◆ Dataset entries:
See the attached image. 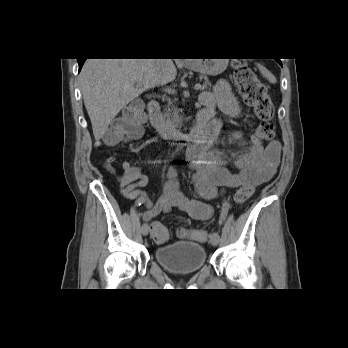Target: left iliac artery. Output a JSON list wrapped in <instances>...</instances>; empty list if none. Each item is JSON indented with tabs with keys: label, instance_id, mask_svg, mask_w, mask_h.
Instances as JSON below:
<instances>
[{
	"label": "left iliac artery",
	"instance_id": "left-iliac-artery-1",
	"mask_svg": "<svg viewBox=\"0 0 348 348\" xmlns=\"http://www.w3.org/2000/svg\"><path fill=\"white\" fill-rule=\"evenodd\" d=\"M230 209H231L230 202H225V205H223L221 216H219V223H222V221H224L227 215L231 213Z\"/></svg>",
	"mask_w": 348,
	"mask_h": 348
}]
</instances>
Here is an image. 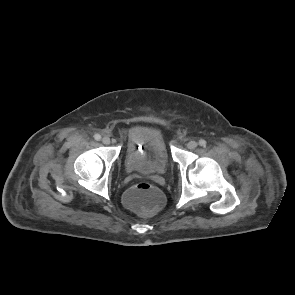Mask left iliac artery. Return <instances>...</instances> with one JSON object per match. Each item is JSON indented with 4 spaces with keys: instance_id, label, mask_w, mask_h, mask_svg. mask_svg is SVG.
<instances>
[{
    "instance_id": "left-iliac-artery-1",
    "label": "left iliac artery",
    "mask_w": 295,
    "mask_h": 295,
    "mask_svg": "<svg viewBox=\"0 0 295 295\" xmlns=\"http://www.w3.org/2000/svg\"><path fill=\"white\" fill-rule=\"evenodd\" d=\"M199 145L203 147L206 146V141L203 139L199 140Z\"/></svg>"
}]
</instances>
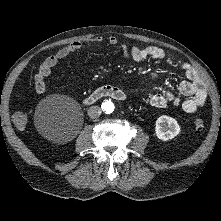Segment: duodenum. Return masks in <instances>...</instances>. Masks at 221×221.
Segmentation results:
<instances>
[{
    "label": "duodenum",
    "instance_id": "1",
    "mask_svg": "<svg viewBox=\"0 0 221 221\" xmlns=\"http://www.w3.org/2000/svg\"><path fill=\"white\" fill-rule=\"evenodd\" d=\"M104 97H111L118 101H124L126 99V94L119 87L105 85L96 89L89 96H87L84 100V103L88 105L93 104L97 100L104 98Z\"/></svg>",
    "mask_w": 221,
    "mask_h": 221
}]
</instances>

◆ Exercise instructions:
Your task is to transcribe, exactly and without additions, every line from the one that contains "Segment: duodenum. Return" to the end of the entries above, both included. Omit all pictures.

◆ Exercise output:
Segment: duodenum. Return masks in <instances>...</instances>. Masks at 221×221.
Segmentation results:
<instances>
[{
    "label": "duodenum",
    "instance_id": "1",
    "mask_svg": "<svg viewBox=\"0 0 221 221\" xmlns=\"http://www.w3.org/2000/svg\"><path fill=\"white\" fill-rule=\"evenodd\" d=\"M104 97H111L118 101H124L126 99V94L119 87L105 85L96 89L89 96H87L84 100V103L88 105L93 104L97 100L104 98Z\"/></svg>",
    "mask_w": 221,
    "mask_h": 221
}]
</instances>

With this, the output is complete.